Opinión

Juicio  al proceso

Juicio  al proceso

Temas que no se suponían en agenda brotaron como sanción a prácticas fomentadas por el Gobierno en la cumbre “de las fuerzas vivas”. Puede darse por descontado que no pasarán  planteamientos como la eliminación del transfuguismo,  ni se evitará el uso de los recursos públicos en las campañas, pero quedarán como expresión hasta de desahogo, si se quiere, sobre maniobras que se atribuyeron al Gobierno para consolidar la reelección del presidente Leonel Fernández. Aun queden en el aire no se podía desperdiciar la oportunidad para exponer lo que se sentía.

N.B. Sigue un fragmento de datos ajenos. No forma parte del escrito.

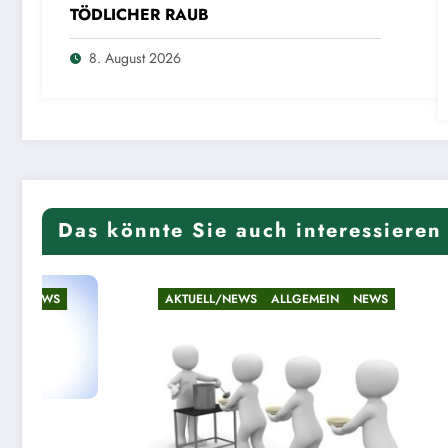
TÖDLICHER RAUB
8. August 2026
Das könnte Sie auch interessieren
AKTUELL/NEWS
ALLGEMEIN
NEWS
AKTUELL/NEW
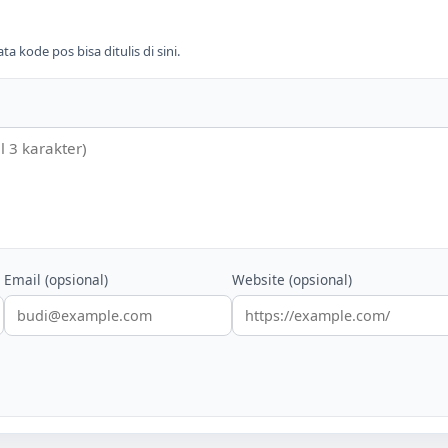
 kode pos bisa ditulis di sini.
Email (opsional)
Website (opsional)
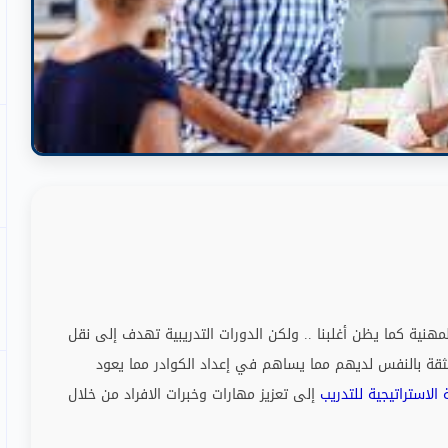
مهنية كما يظن أغلبنا
..
ولكن الدورات التدريبية تهدف إلى نقل
 الثقة بالنفس لديهم مما يساهم في إعداد الكوادر مما يعود
 الاستراتيجية للتدريب
إلى تعزيز مهارات وخبرات الافراد من خلال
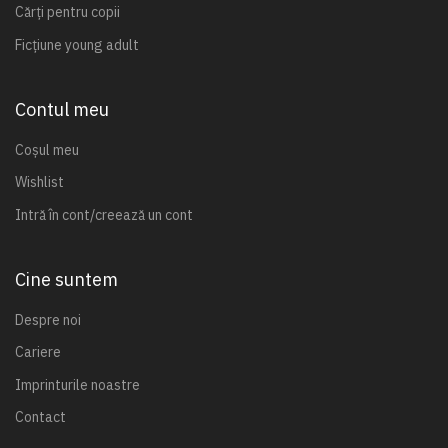
Cărți pentru copii
Ficțiune young adult
Contul meu
Coșul meu
Wishlist
Intră în cont/creează un cont
Cine suntem
Despre noi
Cariere
Imprinturile noastre
Contact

Los casi mil acuerdos dicen bastante sobre lo que desea un sector importante de la sociedad. Que el Gobierno no le haga caso es otra cosa, pero a partir de las propuestas sabe cómo piensan incluso prominentes aliados. A todo, lo más relevante  ha sido la conversión en ley del proyecto que convoca la Asamblea Nacional para reformar la Constitución, que Fernández, a fin de despejar reservas y enviar un mensaje alentador,  se había comprometido a aplazar para después del 27.

Con un Congreso a sus  órdenes  la decisión sobre la reforma  generó aplausos e incluso propició que entidades como Participación Ciudadana, el Centro Juan Montalvo y la asociación Dominicana de Profesores (ADP),  se integraran a los debates. No se sabe ahora cuál será la actitud de esas organizaciones después de la Cámara de Diputados darle “pa´lante” a la modificación de la Constitución.

Pero es incuestionable que, con todo y que estaba pendiente de una lectura, la convocatoria de la Asamblea Nacional deja muy mal parado un encuentro que desde temprano  exhibe señales ominosas. Primero fueron las contradicciones en torno a una posible revisión del Presupuesto y luego las condicionantes para ejecutar los acuerdos.

En medio del trastorno económico y de expectativas que  ha comenzado a sentirse sobre el país, la verdad es que lo que menos conviene a todos es que se agrave la crisis de credibilidad. Si el Congreso desacató lo que trascendió como la primera medida positiva de la cumbre no hay que hacerse mayores ilusiones. Y menos esperar que las cámaras legislativas anularían el célebre “barrilito” que facilita a algunos legisladores disponer de alrededor de dos millones de pesos mensuales para fomentar la lacra del clientelismo político.

De hecho, los secretarios de la Presidencia, de Planificación y de Hacienda han adelantado, algunos con argumentos pueriles, que para el Gobierno sería muy difícil cumplir con el 4% de ley para educación y el 10% para los cabildos. Si la Suprema Corte de Justicia no ha bailado se debe a la subordinación de sus jueces ante el Ejecutivo. Si la cumbre termina sin pena ni gloria,  se estaría fomentando un nefasto precedente. En momentos de incertidumbre lo que menos conviene es que se afiance la crisis de credibilidad y de principios.

De todas formas, aunque sólo se cumpla lo que convenga al Ejecutivo el tardío juicio al proceso electoral refleja que no todos están de acuerdo con que los recursos del poder se utilicen para resarcir lealtades y perdonar incluso actos de corrupción o desfalcos al erario.